#### WORK ORDER
Each line that holds the string "squeezePct" counts once. Say how many such lines the entries have, giving the number only.

(Saved data entries)
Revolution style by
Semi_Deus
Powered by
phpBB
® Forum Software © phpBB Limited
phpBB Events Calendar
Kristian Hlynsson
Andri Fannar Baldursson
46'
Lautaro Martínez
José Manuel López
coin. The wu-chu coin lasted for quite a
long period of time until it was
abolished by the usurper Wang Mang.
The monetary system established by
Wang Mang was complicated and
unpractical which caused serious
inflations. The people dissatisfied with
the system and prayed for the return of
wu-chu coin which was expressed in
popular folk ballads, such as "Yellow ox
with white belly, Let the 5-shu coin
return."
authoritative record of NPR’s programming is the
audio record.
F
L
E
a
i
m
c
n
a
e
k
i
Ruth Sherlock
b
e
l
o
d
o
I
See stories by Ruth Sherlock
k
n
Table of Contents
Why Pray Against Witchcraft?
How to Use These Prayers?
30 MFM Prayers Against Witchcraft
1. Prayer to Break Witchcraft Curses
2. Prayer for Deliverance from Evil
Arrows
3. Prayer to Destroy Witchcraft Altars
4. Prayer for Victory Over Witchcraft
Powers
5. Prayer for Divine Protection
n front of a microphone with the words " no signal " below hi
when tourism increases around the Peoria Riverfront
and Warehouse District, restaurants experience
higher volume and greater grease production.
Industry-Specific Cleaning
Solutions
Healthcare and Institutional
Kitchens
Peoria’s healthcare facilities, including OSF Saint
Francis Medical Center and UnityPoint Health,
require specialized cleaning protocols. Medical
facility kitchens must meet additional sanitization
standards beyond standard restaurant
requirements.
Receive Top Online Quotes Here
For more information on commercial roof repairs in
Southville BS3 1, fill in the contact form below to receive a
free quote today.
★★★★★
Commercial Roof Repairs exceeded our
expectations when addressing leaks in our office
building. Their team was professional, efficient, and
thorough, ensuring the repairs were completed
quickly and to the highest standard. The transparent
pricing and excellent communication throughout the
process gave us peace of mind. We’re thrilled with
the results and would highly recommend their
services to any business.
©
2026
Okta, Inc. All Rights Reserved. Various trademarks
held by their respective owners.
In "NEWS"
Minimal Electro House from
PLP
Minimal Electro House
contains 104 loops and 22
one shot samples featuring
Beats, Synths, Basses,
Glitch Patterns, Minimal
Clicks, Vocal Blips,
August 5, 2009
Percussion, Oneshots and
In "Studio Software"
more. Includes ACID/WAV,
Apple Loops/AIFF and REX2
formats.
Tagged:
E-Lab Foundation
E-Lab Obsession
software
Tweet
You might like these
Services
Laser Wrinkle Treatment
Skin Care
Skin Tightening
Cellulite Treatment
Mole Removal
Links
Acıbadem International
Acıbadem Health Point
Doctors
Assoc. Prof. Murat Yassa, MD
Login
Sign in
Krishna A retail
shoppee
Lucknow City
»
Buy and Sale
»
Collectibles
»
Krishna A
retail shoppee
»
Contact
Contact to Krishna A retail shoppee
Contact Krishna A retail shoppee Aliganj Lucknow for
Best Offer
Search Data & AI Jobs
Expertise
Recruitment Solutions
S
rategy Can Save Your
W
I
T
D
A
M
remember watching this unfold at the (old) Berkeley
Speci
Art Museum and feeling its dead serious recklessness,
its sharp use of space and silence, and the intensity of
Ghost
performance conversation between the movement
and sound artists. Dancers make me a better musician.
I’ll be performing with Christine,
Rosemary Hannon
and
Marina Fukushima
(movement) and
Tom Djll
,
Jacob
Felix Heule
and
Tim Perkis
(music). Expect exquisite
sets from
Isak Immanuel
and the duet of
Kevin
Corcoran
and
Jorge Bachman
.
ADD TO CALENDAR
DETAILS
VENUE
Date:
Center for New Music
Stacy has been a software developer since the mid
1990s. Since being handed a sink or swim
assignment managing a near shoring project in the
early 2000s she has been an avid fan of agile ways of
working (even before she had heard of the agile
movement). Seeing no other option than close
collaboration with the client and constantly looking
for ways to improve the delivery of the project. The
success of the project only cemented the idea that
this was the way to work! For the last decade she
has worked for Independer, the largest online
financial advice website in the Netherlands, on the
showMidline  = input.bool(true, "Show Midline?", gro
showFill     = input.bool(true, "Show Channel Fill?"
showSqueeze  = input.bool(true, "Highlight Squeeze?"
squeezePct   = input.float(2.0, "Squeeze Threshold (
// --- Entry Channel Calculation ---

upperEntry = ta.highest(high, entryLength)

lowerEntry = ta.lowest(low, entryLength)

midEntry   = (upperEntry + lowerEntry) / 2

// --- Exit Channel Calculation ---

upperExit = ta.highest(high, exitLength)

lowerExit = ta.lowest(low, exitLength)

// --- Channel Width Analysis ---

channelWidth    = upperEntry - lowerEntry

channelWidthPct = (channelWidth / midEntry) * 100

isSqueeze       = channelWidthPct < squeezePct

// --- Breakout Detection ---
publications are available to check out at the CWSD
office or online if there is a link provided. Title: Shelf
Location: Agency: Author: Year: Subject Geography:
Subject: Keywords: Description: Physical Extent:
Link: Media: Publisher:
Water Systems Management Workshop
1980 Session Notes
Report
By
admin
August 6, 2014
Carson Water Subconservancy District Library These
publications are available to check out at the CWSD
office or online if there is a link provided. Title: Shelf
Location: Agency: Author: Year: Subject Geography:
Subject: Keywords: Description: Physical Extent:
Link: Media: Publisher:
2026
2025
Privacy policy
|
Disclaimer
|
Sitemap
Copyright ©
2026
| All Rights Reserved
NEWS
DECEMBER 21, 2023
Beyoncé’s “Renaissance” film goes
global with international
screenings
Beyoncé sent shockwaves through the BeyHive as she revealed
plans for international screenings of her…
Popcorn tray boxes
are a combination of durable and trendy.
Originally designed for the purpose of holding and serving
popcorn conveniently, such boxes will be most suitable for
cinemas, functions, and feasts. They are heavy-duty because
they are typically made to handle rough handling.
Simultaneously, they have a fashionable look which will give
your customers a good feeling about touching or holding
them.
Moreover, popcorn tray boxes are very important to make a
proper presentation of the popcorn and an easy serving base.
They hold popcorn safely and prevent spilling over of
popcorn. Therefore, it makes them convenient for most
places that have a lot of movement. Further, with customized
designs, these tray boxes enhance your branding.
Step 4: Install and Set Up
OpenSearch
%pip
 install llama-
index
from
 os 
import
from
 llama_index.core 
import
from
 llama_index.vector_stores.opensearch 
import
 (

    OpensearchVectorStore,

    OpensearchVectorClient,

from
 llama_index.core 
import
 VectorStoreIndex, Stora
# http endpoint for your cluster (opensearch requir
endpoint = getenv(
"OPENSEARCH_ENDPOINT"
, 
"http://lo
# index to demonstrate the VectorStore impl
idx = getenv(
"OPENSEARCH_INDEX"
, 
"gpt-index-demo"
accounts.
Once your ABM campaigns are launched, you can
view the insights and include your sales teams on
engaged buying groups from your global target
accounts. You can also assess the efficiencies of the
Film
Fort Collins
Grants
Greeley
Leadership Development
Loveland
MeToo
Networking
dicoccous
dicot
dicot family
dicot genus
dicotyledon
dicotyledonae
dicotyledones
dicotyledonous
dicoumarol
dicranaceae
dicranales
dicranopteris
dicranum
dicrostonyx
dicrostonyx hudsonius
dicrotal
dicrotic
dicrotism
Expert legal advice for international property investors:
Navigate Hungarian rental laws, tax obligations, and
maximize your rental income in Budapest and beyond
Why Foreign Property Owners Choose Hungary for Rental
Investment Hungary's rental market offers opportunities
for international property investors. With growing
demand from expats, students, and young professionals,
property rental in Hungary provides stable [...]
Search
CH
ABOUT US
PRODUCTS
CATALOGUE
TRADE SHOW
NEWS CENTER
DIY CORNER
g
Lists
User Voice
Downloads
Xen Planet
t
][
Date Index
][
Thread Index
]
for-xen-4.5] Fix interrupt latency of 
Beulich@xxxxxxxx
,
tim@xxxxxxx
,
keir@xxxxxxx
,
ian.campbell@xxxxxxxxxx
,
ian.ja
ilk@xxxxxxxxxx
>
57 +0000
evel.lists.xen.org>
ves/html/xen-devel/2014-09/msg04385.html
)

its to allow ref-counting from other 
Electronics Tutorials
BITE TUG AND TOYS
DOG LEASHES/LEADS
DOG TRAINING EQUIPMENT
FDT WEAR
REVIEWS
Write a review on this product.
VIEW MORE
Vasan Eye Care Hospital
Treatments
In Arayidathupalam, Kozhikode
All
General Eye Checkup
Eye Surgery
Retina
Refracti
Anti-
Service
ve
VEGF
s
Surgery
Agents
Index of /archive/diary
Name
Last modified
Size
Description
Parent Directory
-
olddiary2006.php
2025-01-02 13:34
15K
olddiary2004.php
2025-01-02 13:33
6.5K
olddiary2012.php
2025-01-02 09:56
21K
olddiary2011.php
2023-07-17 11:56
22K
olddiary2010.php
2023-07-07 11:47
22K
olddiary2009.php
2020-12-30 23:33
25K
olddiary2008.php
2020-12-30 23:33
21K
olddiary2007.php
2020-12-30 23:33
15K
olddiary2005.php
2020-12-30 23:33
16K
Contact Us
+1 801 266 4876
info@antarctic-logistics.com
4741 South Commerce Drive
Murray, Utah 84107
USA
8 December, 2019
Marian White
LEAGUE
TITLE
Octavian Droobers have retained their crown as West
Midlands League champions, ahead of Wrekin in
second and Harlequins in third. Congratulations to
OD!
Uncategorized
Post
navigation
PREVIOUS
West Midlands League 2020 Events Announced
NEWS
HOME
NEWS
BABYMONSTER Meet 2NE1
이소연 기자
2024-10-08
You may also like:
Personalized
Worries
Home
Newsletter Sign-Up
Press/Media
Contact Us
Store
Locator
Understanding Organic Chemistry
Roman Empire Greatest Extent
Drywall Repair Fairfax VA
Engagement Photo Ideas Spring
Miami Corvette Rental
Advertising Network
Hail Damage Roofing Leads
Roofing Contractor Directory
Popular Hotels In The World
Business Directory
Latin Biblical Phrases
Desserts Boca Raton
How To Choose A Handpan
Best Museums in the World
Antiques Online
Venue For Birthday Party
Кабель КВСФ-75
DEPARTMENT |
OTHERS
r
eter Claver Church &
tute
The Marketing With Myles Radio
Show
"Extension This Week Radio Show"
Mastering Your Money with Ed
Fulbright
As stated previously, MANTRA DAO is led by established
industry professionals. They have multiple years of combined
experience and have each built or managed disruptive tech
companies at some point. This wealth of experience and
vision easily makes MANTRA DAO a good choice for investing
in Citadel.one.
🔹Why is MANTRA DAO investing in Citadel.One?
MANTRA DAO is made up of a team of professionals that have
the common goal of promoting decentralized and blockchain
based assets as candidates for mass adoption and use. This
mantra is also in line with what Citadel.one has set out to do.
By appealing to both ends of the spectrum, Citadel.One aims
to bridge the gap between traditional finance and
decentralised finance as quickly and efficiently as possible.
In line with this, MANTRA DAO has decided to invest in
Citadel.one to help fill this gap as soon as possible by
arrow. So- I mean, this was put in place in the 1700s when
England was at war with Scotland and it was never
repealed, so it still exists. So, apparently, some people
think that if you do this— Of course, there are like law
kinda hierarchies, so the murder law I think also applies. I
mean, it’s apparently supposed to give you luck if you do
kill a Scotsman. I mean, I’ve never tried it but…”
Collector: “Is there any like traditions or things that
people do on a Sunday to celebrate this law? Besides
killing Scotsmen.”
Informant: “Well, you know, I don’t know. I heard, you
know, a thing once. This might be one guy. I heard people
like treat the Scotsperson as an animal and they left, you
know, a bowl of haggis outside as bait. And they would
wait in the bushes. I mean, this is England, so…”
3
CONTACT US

#### WORKED SOLUTION
2